# The Lion King remake trailer



## TheCrystallineEntity (Nov 26, 2018)

I'm still very, very annoyed and upset that Be Prepared isn't going to be in the remake, and that Shenzi, Banzai, and Ed all had their names changed. >.<


----------



## CupofJoe (Nov 26, 2018)

Just because you can, doesn't mean you should.
I didn't like the cartoon Lion King. I can't see that making it look "real" will make it better...


----------



## TheCrystallineEntity (Nov 26, 2018)

I know, many people don't like it, but I love it just the same.


----------



## Tom (Nov 26, 2018)

Disney needs to leave their classics well enough alone. Nothing about Lion King will be improved by changing elements of the story (that people _like_, and have liked for literal decades) and replacing gorgeous, meticulously rendered hand-drawn animation with CGI that's no doubt going to look outdated in less than five years. Honestly, I think that if they keep releasing these remakes instead of films based on fresh concepts the studio's going to start losing money.


----------



## Devor (Nov 26, 2018)

I have mixed feelings about all of these live action remakes.  They seem to be... big-budget pretty, enjoyable, and easily forgettable.  The new story content doesn't have the same bang, and while the original stuff has this air of majesty, it's all nostalgia.

But then again, the original Lion King and Aladdin and Dumbo and Beauty and the Beast were masterpieces that hold up fairly well.  Snow White is so slow it's hard to watch nowadays.  Pinocchio was a flop even at the time.

I think maybe Mulan has probably the most room for growth as a live action remake, featuring a lot of battle scenes that could really make use of the visuals and room for plot edits that could be used to show off a beautiful Chinese culture.


----------



## Tom (Nov 26, 2018)

Reaver said:


> It's not so much about making money as it is dominating the global market. I'm sure that here in the U.S. the remake will flop but overseas it will probably make a ton of cash. Back to my point, look at everything Disney owns:  Pixar, Lucasfilm, Marvel, ABC, ESPN, Dreamworks, Touchstone Pictures, the list goes on and on.
> 
> You have to see Disney for it it really is:  An ageless, all-powerful, all-consuming beast who wants to  devour the entire universe.


All hail the Mouse.


----------



## Devor (Nov 26, 2018)

Reaver said:


> . . . . look at everything Disney owns:  Pixar, Lucasfilm, Marvel, ABC, ESPN, Dreamworks, Touchstone Pictures, the list goes on and on.



Touchstone is just a brand they use for movies a bit too mature for Disney (there's no touchstone entity), and they only have distribution rights for some Dreamworks non-animated films.  But they also own the Muppets (but not the rest of Jim Henson), A&E, and soon, 20th Century Fox, BlueSky Studios, Fox Broadcasting, and FX. I wonder if they'll keep the name 20th Century Fox, or use Touchstone, or Fox Touchstone.
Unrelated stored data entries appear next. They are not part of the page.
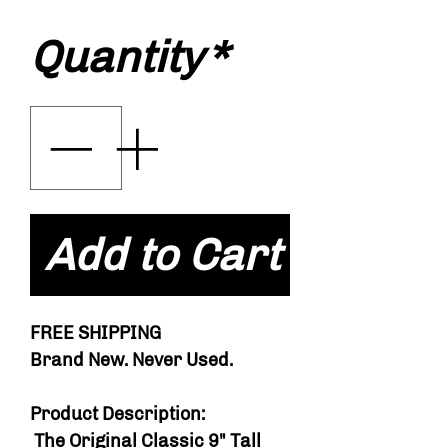
Quantity
*
Add to Cart
FREE SHIPPING
Brand New. Never Used.
Product Description:
The Original Classic 9" Tall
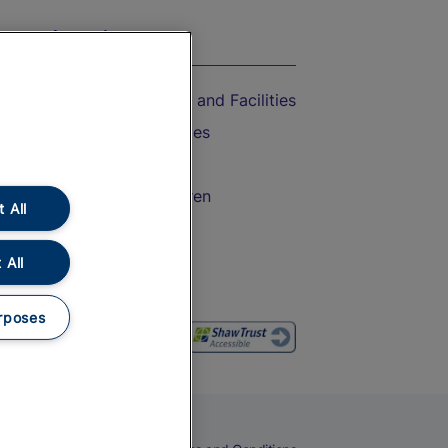
On the Train
Accessible Train Travel and Facilities
Train Travel with Bicycles
Train Travel with Pets
Train Travel with Children
 All
Food and Drink
 All
rposes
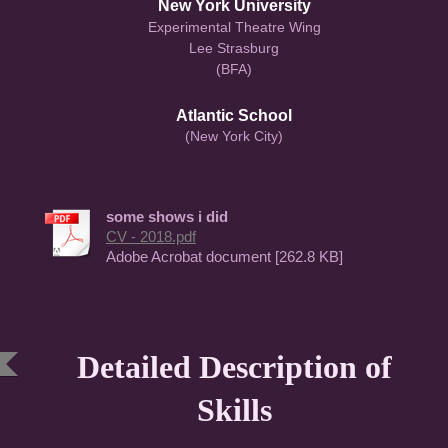
New York University
Experimental Theatre Wing
Lee Strasburg
(BFA)
Atlantic School
(New York City)
some shows i did
CV - 2018.pdf
Adobe Acrobat document [262.8 KB]
Detailed Description of
Skills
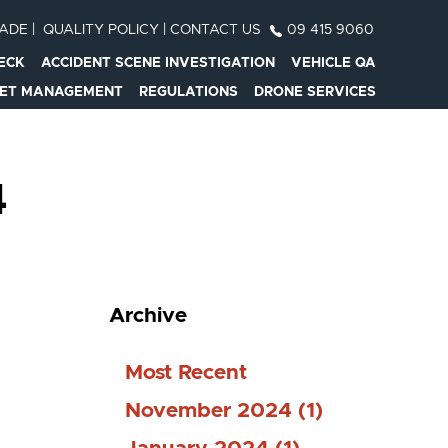
RADE
|
QUALITY POLICY
|
CONTACT US
09 415 9060
ECK
ACCIDENT SCENE INVESTIGATION
VEHICLE QA
EET MANAGEMENT
REGULATIONS
DRONE SERVICES
4
Archive
Most Recent
November 2024 (1)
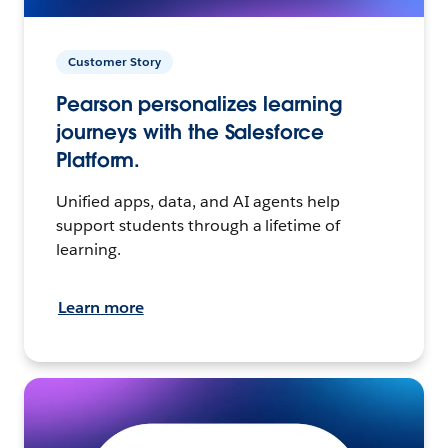
Customer Story
Pearson personalizes learning
journeys with the Salesforce
Platform.
Unified apps, data, and AI agents help
support students through a lifetime of
learning.
Learn more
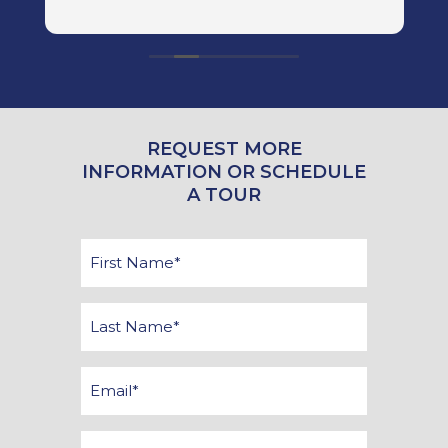
R
big
r
here. We
W
REQUEST MORE
INFORMATION OR SCHEDULE
A TOUR
First
Name
*
Last
Name
*
Email
*
Phone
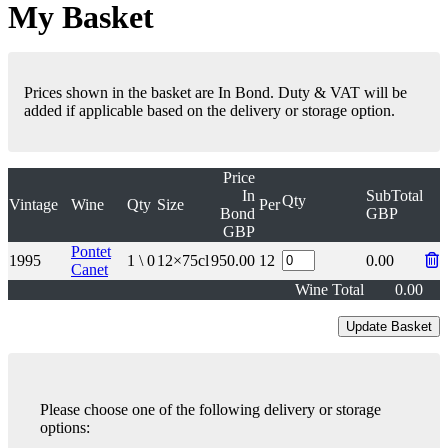
My Basket
Prices shown in the basket are In Bond. Duty & VAT will be
added if applicable based on the delivery or storage option.
Price
In
SubTotal
Qty
Vintage
Wine
Qty
Size
Per
Bond
GBP
GBP
Pontet
1995
1 \ 0
12×75cl
950.00
12
0.00
Canet
Wine Total
0.00
Please choose one of the following delivery or storage
options:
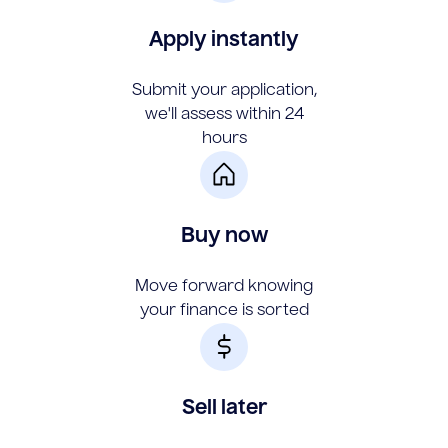
Apply instantly
Submit your application,
we'll assess within 24
hours
Buy now
Move forward knowing
your finance is sorted
Sell later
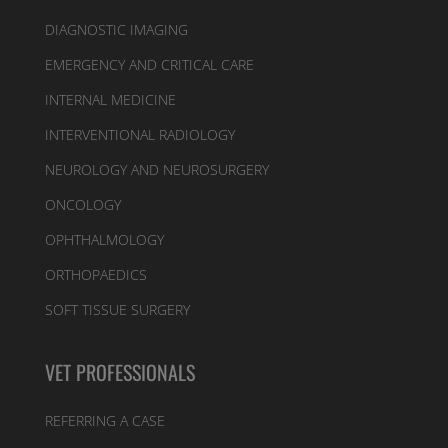
DIAGNOSTIC IMAGING
EMERGENCY AND CRITICAL CARE
INTERNAL MEDICINE
INTERVENTIONAL RADIOLOGY
NEUROLOGY AND NEUROSURGERY
ONCOLOGY
OPHTHALMOLOGY
ORTHOPAEDICS
SOFT TISSUE SURGERY
VET PROFESSIONALS
REFERRING A CASE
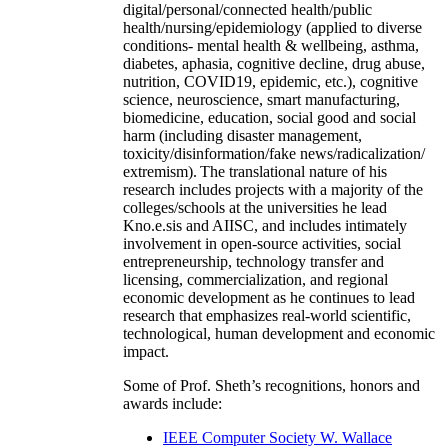
digital/personal/connected health/public
health/nursing/epidemiology (applied to diverse
conditions- mental health & wellbeing, asthma,
diabetes, aphasia, cognitive decline, drug abuse,
nutrition, COVID19, epidemic, etc.), cognitive
science, neuroscience, smart manufacturing,
biomedicine, education, social good and social
harm (including disaster management,
toxicity/disinformation/fake news/radicalization/
extremism). The translational nature of his
research includes projects with a majority of the
colleges/schools at the universities he lead
Kno.e.sis and AIISC, and includes intimately
involvement in open-source activities, social
entrepreneurship, technology transfer and
licensing, commercialization, and regional
economic development as he continues to lead
research that emphasizes real-world scientific,
technological, human development and economic
impact.
Some of Prof. Sheth’s recognitions, honors and
awards include:
IEEE Computer Society W. Wallace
Either way, Disney's live action arm has been repurposed towards these remakes and other clear Disney labels probably to make a distinction between the old arm and their new live action film arm from the Fox acquisition.  The Fox studio continues to make "heavier" one-off films, and the other hand focuses on the Disney brands.  But I hope they find their own brands, like Pirates of the Caribbean, and focus on making their own film brands better, instead of just remaking everything else.

And I kind of hope they close up BlueSky or sell it off or something because there's only so much Ice Age I can take.


----------



## Svrtnsse (Nov 26, 2018)

Reaver said:


> You have to see Disney for it it really is: An ageless, all-powerful, all-consuming beast who wants to devour the entire universe.


I've got that t-shirt.


----------



## Ireth (Nov 26, 2018)

Iä, Iä! Mickey na'ftahgn!

In all seriousness tho, I agree that the live-action remakes are getting to be a bit much. You really can't improve on a classic.


----------